For Emily Adams, a Product Development Engineer whose work taps into technologies that can help Kiwis play their part in lowering the nation’s carbon footprint, setting out on a path that would lead to a career at the cutting edge of sustainable energy generation with Meridian took a fair bit of courage.
She grew up in a large family in Taranaki. She loved Star Wars and had a natural talent for science at school. Her teachers spotted that talent, and nudged her down a study path that would lead to a career in engineering.
But there were barriers. At her high school “there was more money put into the home economics building than the science building,” quips Emily.
“If I wanted to learn HTML or that sort of stuff I would have had to go to classes at [a nearby boys’ school]. For a young girl that is extremely intimidating, so I didn’t actually take up the opportunity.”
But her teachers kept chipping away – and ultimately her decision to study engineering at the University of Canterbury came naturally enough.
“For me it was talking to the female science teachers at school. They were like ‘you know you could go into engineering’. That unlocked the possibility.”
From Canterbury, Emily joined Meridian as an intern and then graduate automation engineer based at the Waitaki Hydro Scheme.
In late 2021 she joined the company’s Energy Innovations team, which is tasked with developing smart technologies and implementing programmes to maximise the utility of renewable generation and storage.
Emily is currently leading a trial of bi-directional smart charging technology – which allows EV batteries to feed energy back into houses and the power grid.

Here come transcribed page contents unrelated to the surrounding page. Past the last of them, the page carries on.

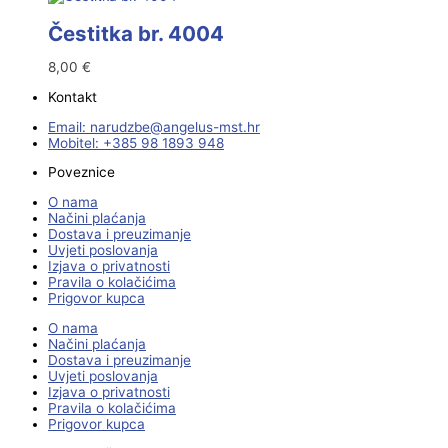
Čestitka br. 4004
8,00
€
Kontakt
Email:
@ebzduran
rh.tsm-sulegna
Mobitel: +385 98 1893 948
Poveznice
O nama
Načini plaćanja
Dostava i preuzimanje
Uvjeti poslovanja
Izjava o privatnosti
Pravila o kolačićima
Prigovor kupca
O nama
Načini plaćanja
Dostava i preuzimanje
Uvjeti poslovanja
Izjava o privatnosti
Pravila o kolačićima
Prigovor kupca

The idea is to build ‘demand flex’ into the grid through the creation of virtual power plants that draw from sources such as EV batteries and domestic solar. Energy from these virtual plants can be utilised at times of high demand for the national grid, and be a fallback when renewable generation from weather-dependent sources such as solar and wind are lower.

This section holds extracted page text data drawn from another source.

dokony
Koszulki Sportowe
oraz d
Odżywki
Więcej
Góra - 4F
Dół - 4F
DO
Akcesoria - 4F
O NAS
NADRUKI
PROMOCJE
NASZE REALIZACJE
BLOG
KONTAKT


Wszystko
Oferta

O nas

In practical terms, an EV owner with a bidirectional charger could use their car battery to cook dinner and heat up the home, while also feeding the grid, and then top up the battery overnight when demand on the national grid is lower.
“Fun fact”, says Emily, “V2G [vehicle to grid] really became popular after Japan started investing heavily into it after the Fukushima disaster as car batteries proved useful for emergency response.”
For New Zealand, the technology could prove crucial in offsetting demand peaks created by a rapidly growing EV fleet – such as motorists all plugging in their EV chargers once they arrive home from work.
“That is a whole bunch of new load that if unmanaged would be a huge burden on the peak,” she says.
“Ultimately it will cost everyone more if that charging is unmanaged as we would have to overbuild our networks to manage just that one time of the day when the peak is huge.”
Hence, building ‘demand flex’ into the system is a key goal Meridian’s Innovations team. As well as transport, it is working on projects to tap into home and business solar, and replacing commercial coal boilers with electric alternatives that can be powered up or down to help manage the demand on the grid.
Emily says she has noticed a shift in attitude towards decarbonising technologies – even among those who might not be fully convinced of the threat and impacts of climate change.
“Ten years ago, talking about solar and EVs, people would be like ‘why are you even bothering?’
“But now the economic case is stronger, more people are seeing the benefits,” she says.
“Living more sustainably and having less reliance on importing fossil fuels is ultimately good for the country in the long run.
Emily Adams, Product Development Engineer
Women of Meridian is a series profiling some of the amazing women working across our company, with a focus on those in roles traditionally held by men. It’s about raising the visibility of these women, and the opportunities that exist here and across our industry. As the saying goes: if you can see it, you can be it.